Not only is a significant part of the town population in Darien schools when school is in session, but 13 police officers are assigned to visit the schools regularly, staying informed about and familiar with the buildings, the staff and meeting the students.
At a recent Police Commission meeting, Police Chief Raymond Osborne pointed out the work done by police in the schools and, separately, informed the commission that officers in the Youth Division attended a school security conference in Massachusetts for the first time.
School Security Conference
Detectives James Palmieri and Mark Cappelli, as well as Darien High School’s School Resource Officer Bryan Wallman recently attended a school safety conference at Woodstock Academy in the town of Woodstock, Osborne said.

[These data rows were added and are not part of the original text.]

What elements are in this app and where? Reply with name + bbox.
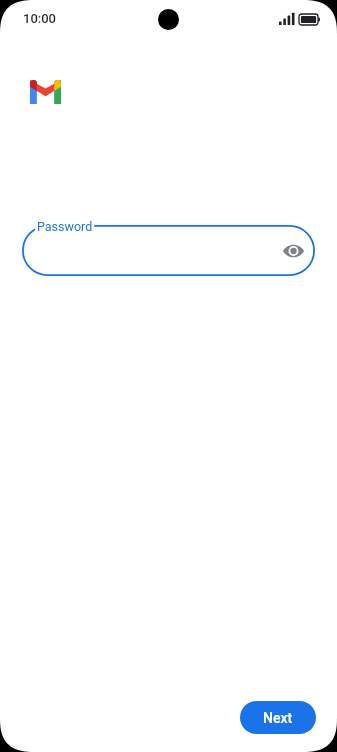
staticText: Password	[37, 219, 93, 234]
button[interactable]: Show password	[275, 233, 311, 269]
button[interactable]: Next	[240, 701, 316, 734]
staticText: 10:00	[23, 11, 57, 26]
staticText: Next	[263, 710, 293, 726]
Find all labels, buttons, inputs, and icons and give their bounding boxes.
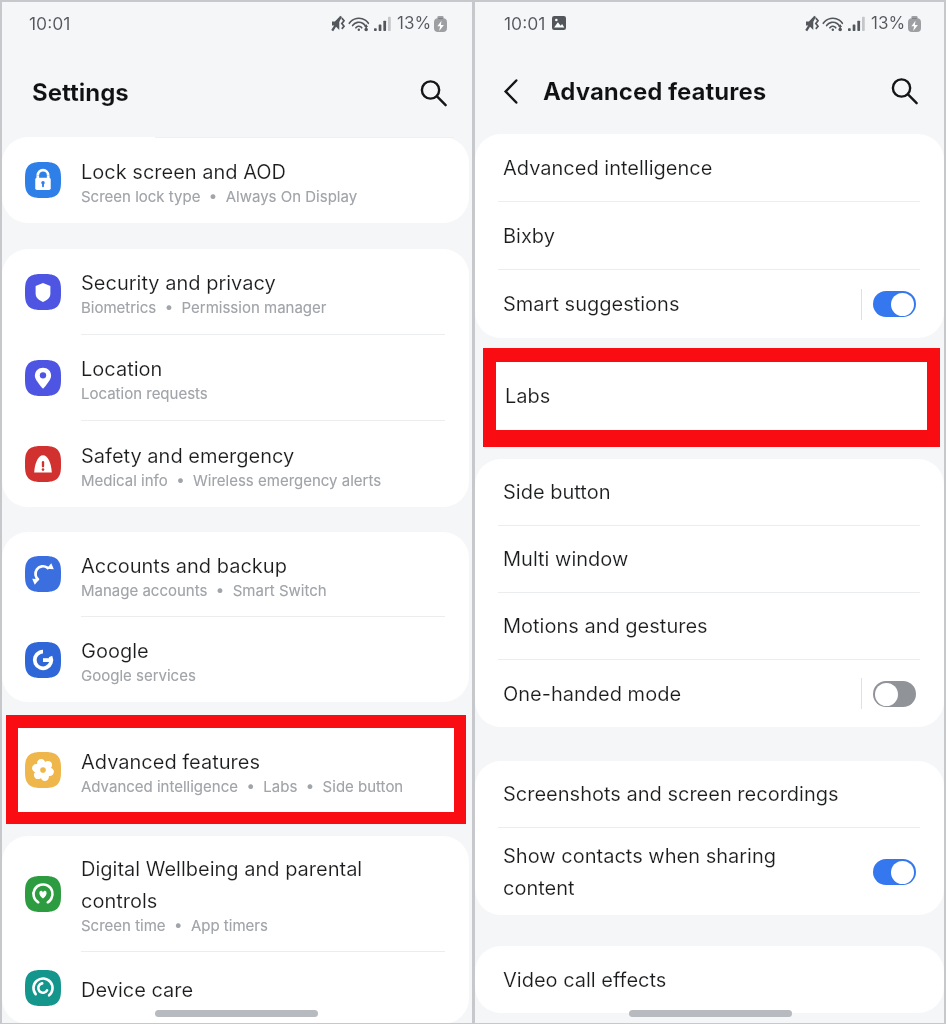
staticText: Google [81, 639, 149, 663]
button[interactable]: Accounts and backup [2, 532, 469, 617]
button[interactable]: Search [411, 71, 455, 115]
staticText: Multi window [503, 547, 629, 571]
staticText: 10:01 [504, 13, 546, 34]
button[interactable]: Digital Wellbeing and parental controls [2, 836, 469, 952]
button[interactable]: Advanced features [18, 728, 454, 812]
button[interactable]: Safety and emergency [2, 421, 469, 507]
button[interactable]: Location [2, 335, 469, 421]
button[interactable]: Advanced intelligence [475, 134, 944, 202]
button[interactable]: Video call effects [475, 946, 944, 1013]
staticText: 13% [871, 13, 906, 34]
staticText: Advanced intelligence • Labs • Side butt… [81, 777, 404, 795]
staticText: Screen lock type • Always On Display [81, 187, 358, 205]
button[interactable]: Back [489, 69, 533, 113]
staticText: Labs [505, 384, 551, 408]
staticText: Advanced intelligence [503, 156, 713, 180]
staticText: Google services [81, 666, 196, 684]
staticText: Lock screen and AOD [81, 160, 287, 184]
button[interactable]: One-handed mode [873, 681, 916, 707]
button[interactable]: Screenshots and screen recordings [475, 761, 944, 828]
staticText: Accounts and backup [81, 554, 287, 578]
button[interactable]: Side button [475, 459, 944, 526]
button[interactable]: One-handed mode [475, 660, 944, 727]
staticText: Side button [503, 480, 611, 504]
staticText: Show contacts when sharing content [503, 844, 783, 900]
staticText: Video call effects [503, 968, 667, 992]
button[interactable]: Bixby [475, 202, 944, 270]
button[interactable]: Security and privacy [2, 249, 469, 335]
staticText: Motions and gestures [503, 614, 708, 638]
staticText: Advanced features [81, 750, 260, 774]
button[interactable]: Search [882, 69, 926, 113]
button[interactable]: Device care [2, 952, 469, 1024]
button[interactable]: Labs [496, 362, 927, 430]
staticText: Screenshots and screen recordings [503, 782, 839, 806]
staticText: One-handed mode [503, 682, 682, 706]
button[interactable]: Show contacts when sharing content [873, 859, 916, 885]
staticText: Smart suggestions [503, 292, 680, 316]
staticText: Security and privacy [81, 271, 276, 295]
staticText: Screen time • App timers [81, 916, 268, 934]
staticText: Settings [32, 78, 129, 107]
button[interactable]: Multi window [475, 526, 944, 593]
button[interactable]: Lock screen and AOD [2, 137, 469, 223]
staticText: Medical info • Wireless emergency alerts [81, 471, 382, 489]
button[interactable]: Motions and gestures [475, 593, 944, 660]
staticText: Biometrics • Permission manager [81, 298, 327, 316]
staticText: Location requests [81, 384, 208, 402]
staticText: Manage accounts • Smart Switch [81, 581, 327, 599]
staticText: Advanced features [543, 77, 767, 106]
staticText: Digital Wellbeing and parental controls [81, 857, 371, 913]
button[interactable]: Google [2, 617, 469, 702]
staticText: Bixby [503, 224, 555, 248]
staticText: Device care [81, 978, 194, 1002]
button[interactable]: Smart suggestions [475, 270, 944, 338]
button[interactable]: Smart suggestions [873, 291, 916, 317]
staticText: 10:01 [29, 13, 71, 34]
staticText: Safety and emergency [81, 444, 295, 468]
staticText: Location [81, 357, 163, 381]
staticText: 13% [397, 13, 432, 34]
button[interactable]: Show contacts when sharing content [475, 828, 944, 915]
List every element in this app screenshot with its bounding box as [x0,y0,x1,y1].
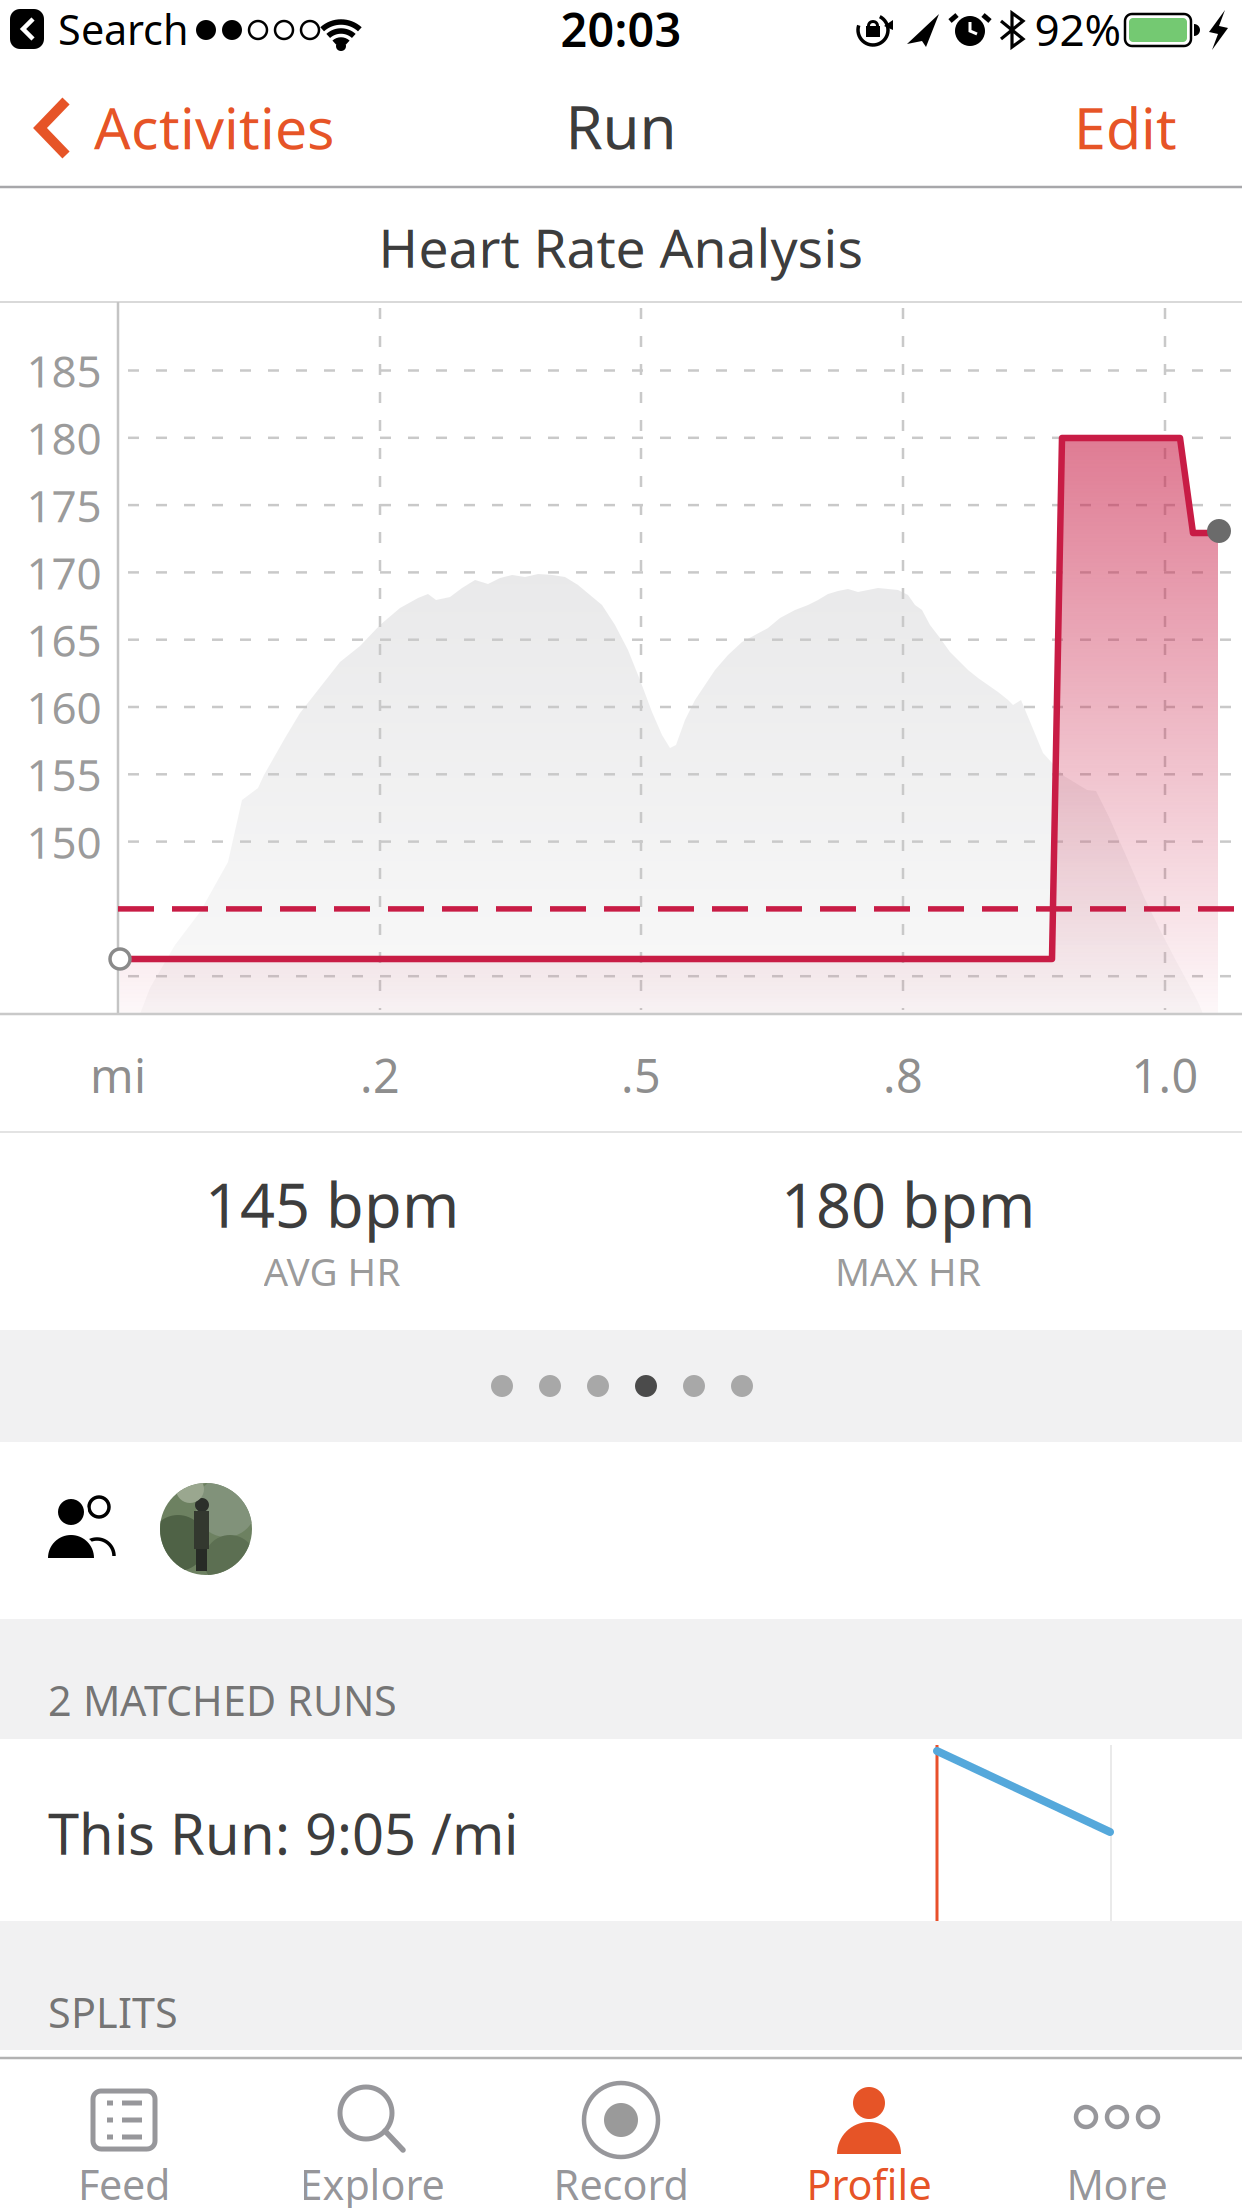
staticText: 180 bpm [781,1163,1035,1245]
staticText: 145 bpm [205,1163,459,1245]
staticText: 175 [26,476,102,534]
staticText: Edit [1074,89,1177,165]
staticText: 185 [26,341,102,400]
staticText: 1.0 [1132,1044,1198,1106]
staticText: 92% [1034,0,1122,58]
staticText: 180 [26,409,102,467]
staticText: 160 [26,678,102,736]
staticText: mi [90,1044,146,1106]
staticText: 20:03 [560,0,682,60]
staticText: Profile [806,2157,932,2208]
staticText: 155 [26,745,102,804]
staticText: More [1066,2157,1168,2208]
staticText: Heart Rate Analysis [378,212,864,282]
staticText: Record [554,2157,688,2208]
staticText: .5 [621,1044,661,1106]
staticText: 150 [26,812,102,871]
staticText: 165 [26,610,102,669]
staticText: This Run: 9:05 /mi [48,1796,518,1870]
staticText: Activities [94,89,334,165]
staticText: AVG HR [264,1245,400,1297]
staticText: Search [58,2,189,56]
staticText: MAX HR [835,1245,981,1297]
staticText: Run [566,86,676,166]
staticText: .8 [883,1044,923,1106]
staticText: .2 [360,1044,400,1106]
staticText: 2 MATCHED RUNS [48,1673,397,1728]
staticText: Feed [78,2157,170,2208]
staticText: Explore [300,2157,444,2208]
staticText: 170 [26,543,102,602]
staticText: SPLITS [48,1985,178,2040]
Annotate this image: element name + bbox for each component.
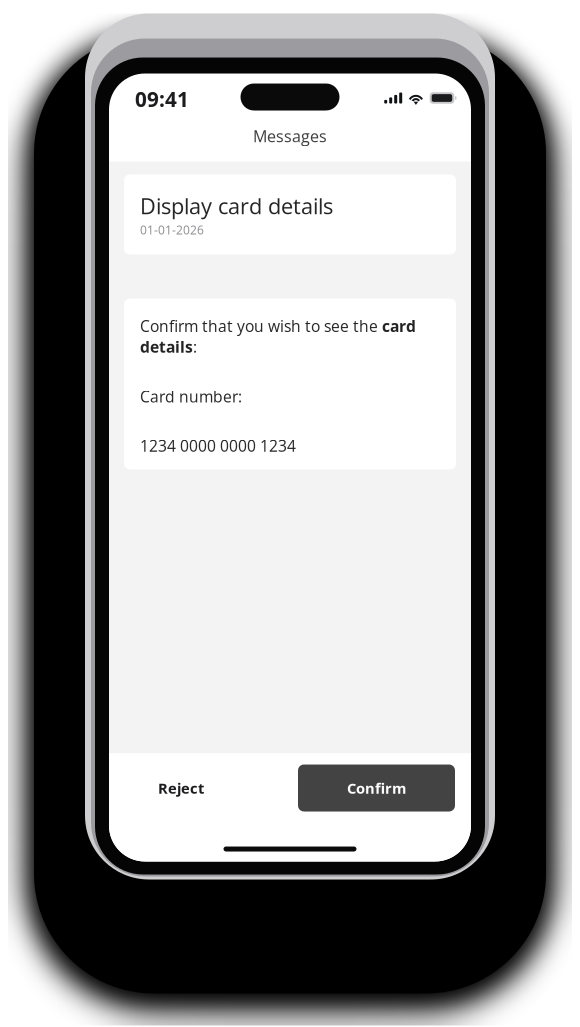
staticText: Reject — [158, 778, 204, 798]
button[interactable]: Reject — [133, 764, 229, 812]
staticText: 09:41 — [135, 85, 189, 113]
staticText: Card number: — [140, 386, 242, 407]
staticText: Confirm that you wish to see the card de… — [140, 316, 416, 357]
staticText: 1234 0000 0000 1234 — [140, 435, 296, 456]
staticText: 01-01-2026 — [140, 222, 204, 238]
staticText: Confirm — [347, 778, 406, 798]
staticText: Display card details — [140, 191, 333, 221]
staticText: Messages — [253, 125, 327, 147]
button[interactable]: Confirm — [298, 764, 455, 812]
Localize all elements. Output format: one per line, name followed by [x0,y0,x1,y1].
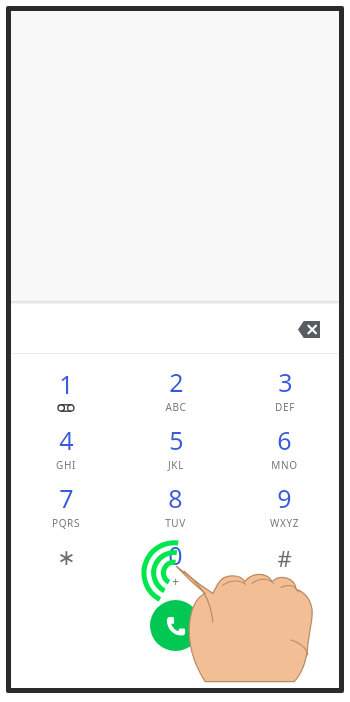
staticText: 6 [277,423,292,457]
staticText: 5 [169,423,184,457]
staticText: TUV [165,516,186,530]
staticText: GHI [56,458,76,472]
staticText: 0 [168,538,183,572]
staticText: 9 [277,481,292,515]
button[interactable]: ∗ [11,534,121,592]
staticText: + [172,573,180,589]
staticText: PQRS [52,516,80,530]
button[interactable]: 5 [121,418,230,476]
button[interactable]: Call [150,600,201,651]
staticText: 4 [59,423,74,457]
staticText: ABC [165,400,187,414]
button[interactable]: 7 [11,476,121,534]
button[interactable]: 3 [230,360,339,418]
staticText: MNO [271,458,298,472]
staticText: 1 [59,367,74,401]
staticText: 7 [59,481,74,515]
staticText: # [277,543,292,573]
staticText: DEF [275,400,295,414]
staticText: WXYZ [270,516,299,530]
button[interactable]: 0 [121,534,230,592]
button[interactable]: 6 [230,418,339,476]
staticText: 3 [278,365,293,399]
staticText: ∗ [57,545,76,571]
staticText: 2 [169,365,184,399]
staticText: JKL [168,458,184,472]
button[interactable]: # [230,534,339,592]
button[interactable]: 1 [11,360,121,418]
button[interactable]: 8 [121,476,230,534]
staticText: 8 [168,481,183,515]
button[interactable]: 2 [121,360,230,418]
button[interactable]: 4 [11,418,121,476]
button[interactable]: Backspace [291,311,327,347]
button[interactable]: 9 [230,476,339,534]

“They’re engaging with school and safety professionals and [attending] relevant sessions on active shooter response, security on school campuses, student mental health issues and critical decision-making,” he said.
“We sent all three of our Youth [Division] people up there to get a little more well-versed on that kind of stuff. […] This is the first time we’ve sent anybody to this conference, so I’m looking forward to getting some feedback from them and seeing what it’s all about.”
School Liaison Officers Program
Osborne read from a memo emailed by Lt. T.J. Whyte to the 13 officers, thanking them for the job they’ve done over the past school year and noting what kind of work they do.
The officers include not only the DHS School Resource Officer Wallman, who is regularly at the school when it’s in session, but these 12 “school liaison officers” who frequently visit particular schools and some of the pre-school programs in town:
Middlesex Middle School — Thomas Isaac, Stuart Schwengerer
Hindley School — Christopher Jimenez, Neil Nair
Holmes School — Leslie Silva
Tokeneke — Joseph Cusano
Ox Ridge — Daniel Skoumbros, Louis Gannon
Royle — Mauricio Vigil, Richard Flood
Noroton Presbyterian — Elizabeth Dilorio
St. Luke’s — Joseph Licari
“I wanted to say THANK YOU for your efforts as a member of our School Liaison Officer (SLO) program,” Whyte said in his June 26 memo. “For the year, you logged 128 SLO visits to your respective schools!”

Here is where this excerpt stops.